COUR D’APPEL D’AIX EN PROVENCE

2e Chambre

ARRÊT AU FOND

DU 29 JUIN 2011

N° 2011/ 296

Rôle N° 10/12179

S.A.S. H2X Z ET SHIPS

C/

Société NIGHTINGALE YACHTING LIMITED

Société X Z

Grosse délivrée

le :

à : SIDER

COHEN

PRIMOUT

Décision déférée à la Cour :

Jugement du Tribunal de Commerce de NICE en date du 10 juin 2010 enregistré au répertoire général sous le n° 2009F00983

APPELANTE

S.A.S. H2X Z ET SHIPS, prise en la personne de ses représentants légaux en exercice

dont le siège social est sis XXX – XXX

représentée par la SCP SIDER, avoués à la Cour,

plaidant par Me Bruno SOLLE substitué par Me Virginie HUG DE LARAUZE, avocats au barreau de PARIS

INTIMEES

Société NIGHTINGALE YACHTING LIMITED, prise en la personne de son représentant légal en exercice

dont le siège XXX

représentée par la SCP COHEN GUEDJ, avoués à la Cour,

plaidant par Me Bertrand COSTE, avocat au barreau de MARSEILLE

Société X Z, prise en la personne de son représentant légal en exercice

dont le siège social est sis XXX – XXX

représentée par la SCP PRIMOUT-FAIVRE, avoués à la Cour,

plaidant par Me Alain GOHAUD, avocat au barreau de NICE

*-*-*-*-*

COMPOSITION DE LA COUR

L’affaire a été débattue le 30 mai 2011 en audience publique. Conformément à l’article 785 du Code de procédure civile, Monsieur Robert SIMON, Président, a fait un rapport oral de l’affaire à l’audience avant les plaidoiries.

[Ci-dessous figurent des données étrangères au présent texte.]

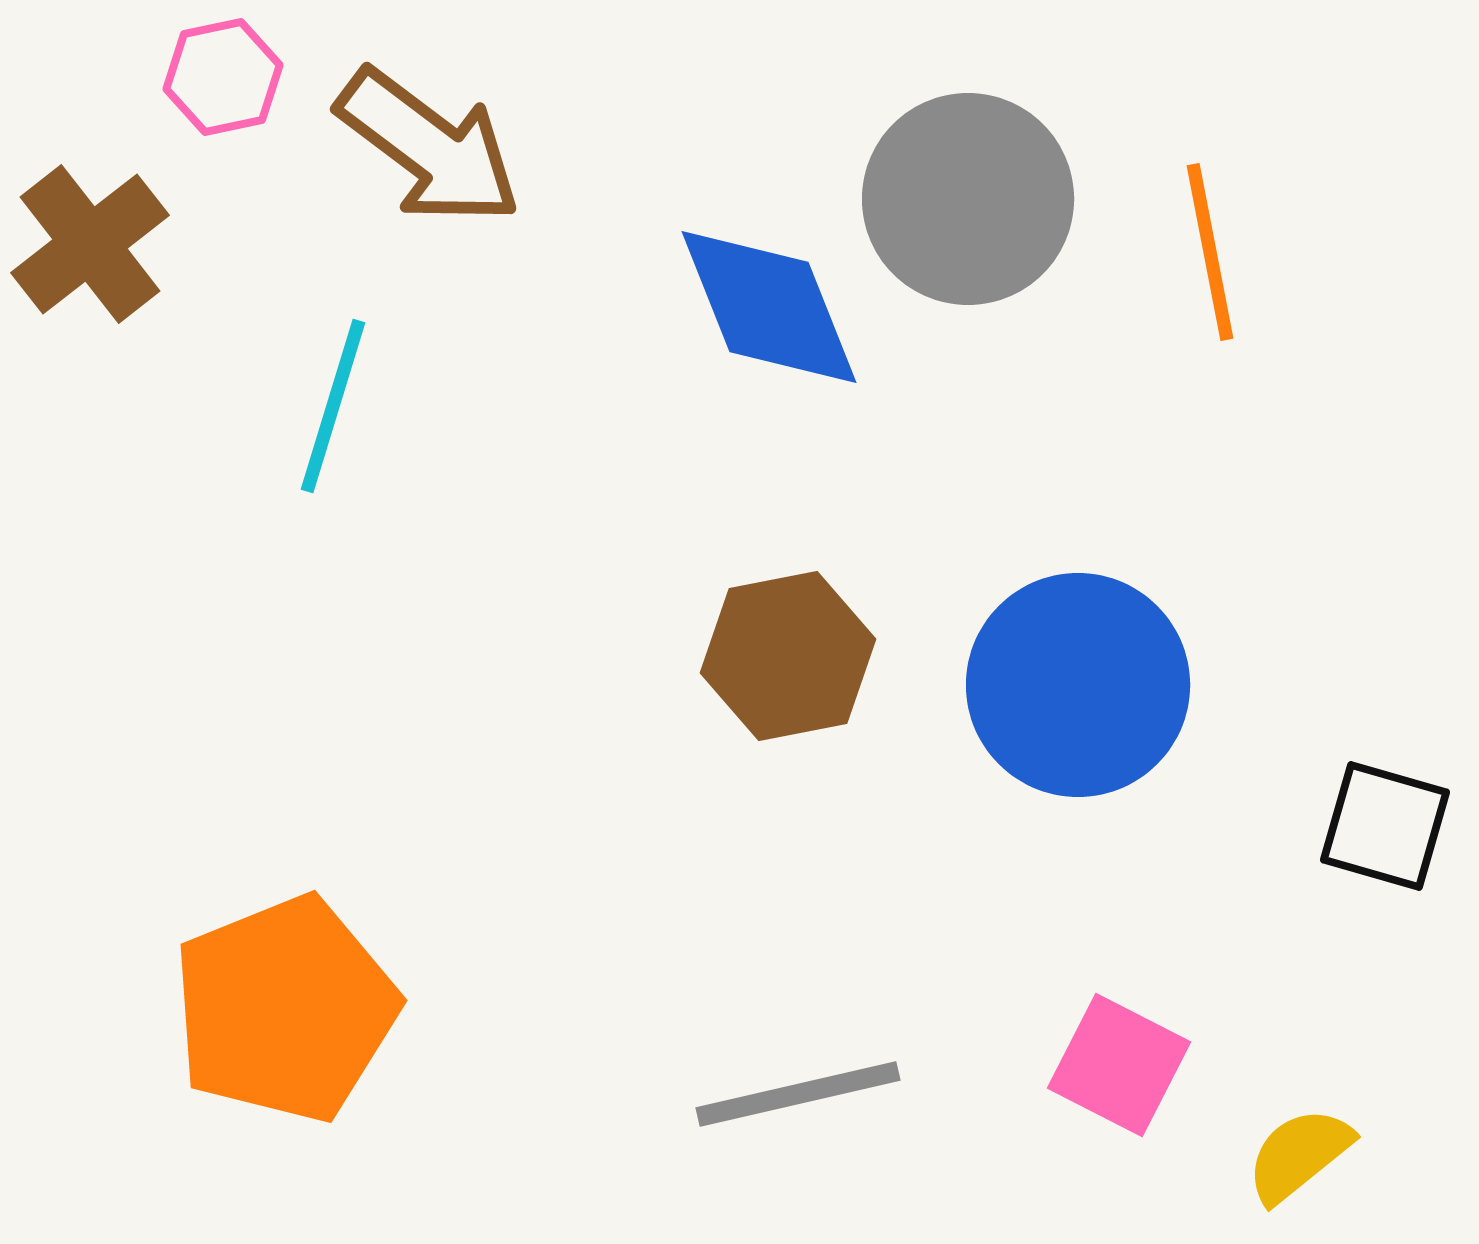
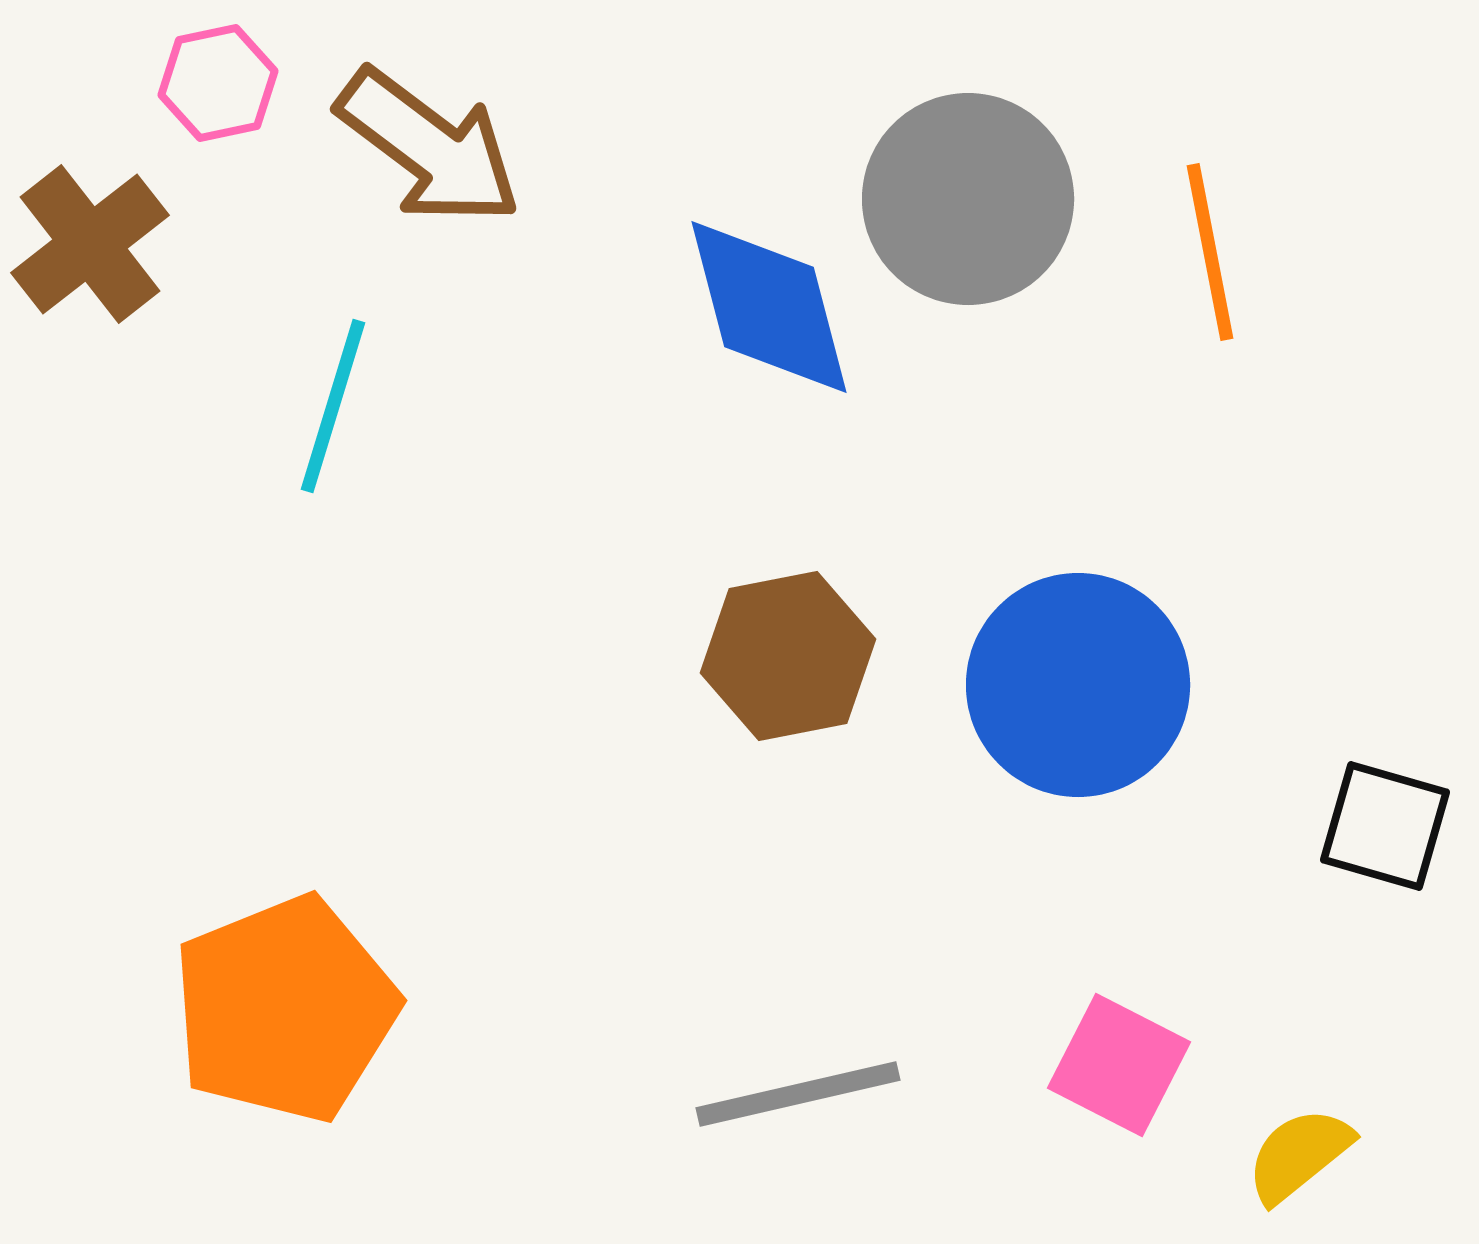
pink hexagon: moved 5 px left, 6 px down
blue diamond: rotated 7 degrees clockwise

La Cour était composée de :

Monsieur Robert SIMON, Président

Monsieur Baudouin FOHLEN, Conseiller

Monsieur André JACQUOT, Conseiller

qui en ont délibéré.

Greffier lors des débats : Madame Mireille MASTRANTUONO

Les parties ont été avisées que le prononcé public de la décision aurait lieu par mise à disposition au greffe le 29 juin 2011.

ARRÊT

Contradictoire,

Prononcé par mise à disposition au greffe le 29 juin 2011,

Signé par Monsieur Robert SIMON, Président, et Madame Mireille MASTRANTUONO, greffier auquel la minute de la décision a été remise par le magistrat signataire.

* * *

La société Nightingale Yachting Ltd, immatriculée dans l’Ile de Man a signé, le 15 juillet 2009, un compromis de vente avec la S.A.S. H2X Z & Ships, constructeur, portant sur un navire neuf le 'Bradley’ Z de type MCAT 88 moyennant le prix de 3.250.000 €, avec paiement d’un acompte de 325.000 € (10 % du prix) et sous la triple condition *d’une expertise si possible avant le 25 juillet 2009, *d’une certaine certification donnée par l’organisme MCA en catégorie 2 pour un Z commercial d’affrètement et *d’une garantie de deux années concernant la structure du navire.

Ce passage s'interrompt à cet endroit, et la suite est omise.